→ **What to work on**
Copy each line of the data beneath in which the word "viewBox" appears.

→ **Data for review**
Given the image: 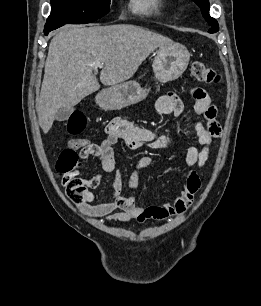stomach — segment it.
<instances>
[{"label":"stomach","mask_w":261,"mask_h":306,"mask_svg":"<svg viewBox=\"0 0 261 306\" xmlns=\"http://www.w3.org/2000/svg\"><path fill=\"white\" fill-rule=\"evenodd\" d=\"M189 60L190 53L179 43L160 46L152 64L155 78L162 83L178 79ZM149 91L138 82L129 81L102 90L96 96V102L104 110H118L142 101Z\"/></svg>","instance_id":"stomach-1"}]
</instances>
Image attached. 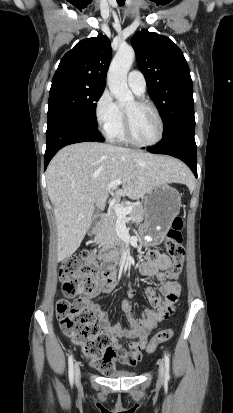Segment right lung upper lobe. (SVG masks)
I'll use <instances>...</instances> for the list:
<instances>
[{"label": "right lung upper lobe", "mask_w": 233, "mask_h": 413, "mask_svg": "<svg viewBox=\"0 0 233 413\" xmlns=\"http://www.w3.org/2000/svg\"><path fill=\"white\" fill-rule=\"evenodd\" d=\"M110 60L111 45L106 36L84 39L63 56L52 84L77 82L104 88Z\"/></svg>", "instance_id": "cb5924a9"}]
</instances>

→ **Response**
[{"label":"stomach","mask_w":261,"mask_h":306,"mask_svg":"<svg viewBox=\"0 0 261 306\" xmlns=\"http://www.w3.org/2000/svg\"><path fill=\"white\" fill-rule=\"evenodd\" d=\"M189 60L190 53L179 43L160 46L152 64L155 78L162 83L178 79ZM149 91L138 82L129 81L102 90L96 96V102L104 110H118L142 101Z\"/></svg>","instance_id":"stomach-1"}]
[{"label": "right lung upper lobe", "mask_w": 233, "mask_h": 413, "mask_svg": "<svg viewBox=\"0 0 233 413\" xmlns=\"http://www.w3.org/2000/svg\"><path fill=\"white\" fill-rule=\"evenodd\" d=\"M110 60L111 45L106 36L84 39L63 56L52 84L77 82L104 88Z\"/></svg>", "instance_id": "cb5924a9"}]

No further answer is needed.